ルネサス エレクトロニクスは6月18日、LSIとそれを実装するプリント基板間のインピーダンス差(インピーダンス不整合)により生じる信号波形の悪化を防ぐことを目的として、一般的なBGAタイプのパッケージ基板内に、複数種類の「分布定数回路」を3次元的に組み合わせることで、信号伝送速度を向上させつつ、従来比3倍の信号配線密度を実現できる設計技術を開発したことを発表した。
同成果の詳細は、パッケージ技術に関する国際学会「The 13th International Conference on Electronics Packaging (ICEP 2013)」にて発表された。
従来、12.5Gpbsクラスの速度に対応するためには、チップの各入出力チャネルにコイルを1個ずつ付加してインピーダンス整合回路を構成し、インピーダンスの差を縮めるといった手法が考えられてきたが、チップが大きくなり製造コストが高くなるほか、チップサイズの拡大防止のために、微細プロセスでコイルを作った場合では、静電ノイズ耐性が低下するという課題があった。

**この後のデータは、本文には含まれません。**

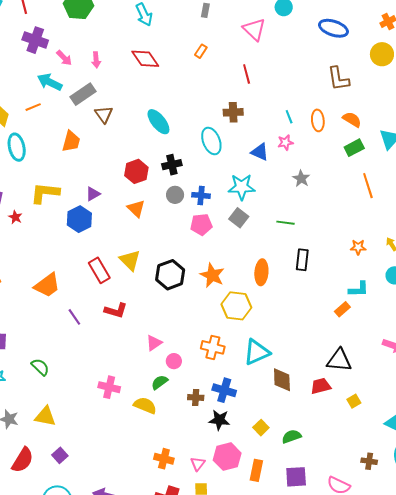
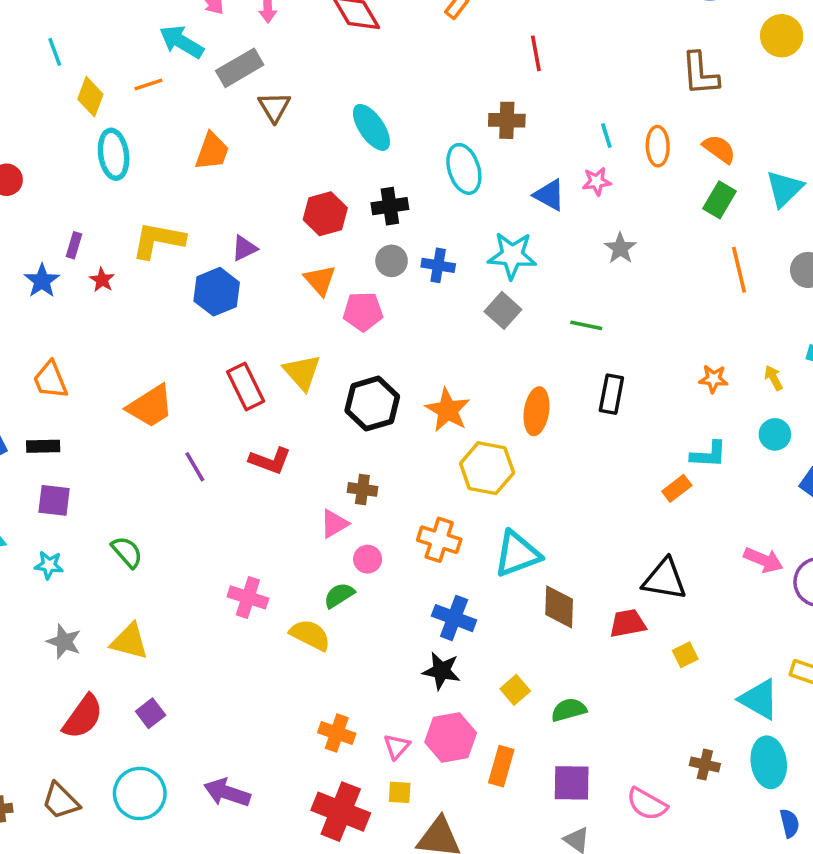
green rectangle: (354, 148) -> (719, 200), turned -36
pink pentagon: (201, 225) -> (363, 311), moved
brown cross: (196, 398) -> (362, 489), moved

今回開発された技術は、複数種類の分布定数回路を密充填と成るように配置することで、信号速度の高速化と高密度化を同時に実現したもの。具体的には、12.5Gbpsを超える広い信号帯域を確保するために分布定数回路を多段構成としたほか、スルーホールまたはビアで構成された大きさの異なる2種類の分布定数回路を、パッケージ内で層を分けた上で、互いの隙間を埋める様に配置する事で、密充填構造を実現した。
また分布定数回路では、信号の位相差が360度毎に同じ特性を有することを利用して、分布定数回路の分散配置を行い、およそ従来比3倍の信号密度と2倍の信号帯域をもつ分布定数回路を得ることに成功。
これにより、チップ内への回路追加や、パッケージ基板への特殊な追加加工を付加することなく、既存のパッケージ構造上でOIFが標準化した-8dB以下の許容信号反射量規格をクリアしたという。
さらに同社では、同技術を用いたパッケージ設計を効率よく行うための設計環境として、ビア、スルーホールおよび配線などを、3次元形状の分布定数部品としてライブラリ化しており、パッケージ基板の配線設計を行う際にこれらのあらかじめ準備された3次元形状の分布定数部品を活用することで、従来の電磁界解析を行いながら設計する手法と比較して、1/1000以下の時間で行うことが可能になるとしている。
なお同社では、今回の開発した設計技術を12.5Gbpsから25Gbpsクラスの基幹ネットワーク向けだけでなく、今後登場するPCI Express version4などの16Gbpsクラスのデータ通信を行う通信規格にも応用可能なものと考えているとのことで、積極的に同技術の応用製品の品種拡充を推進していく計画としている。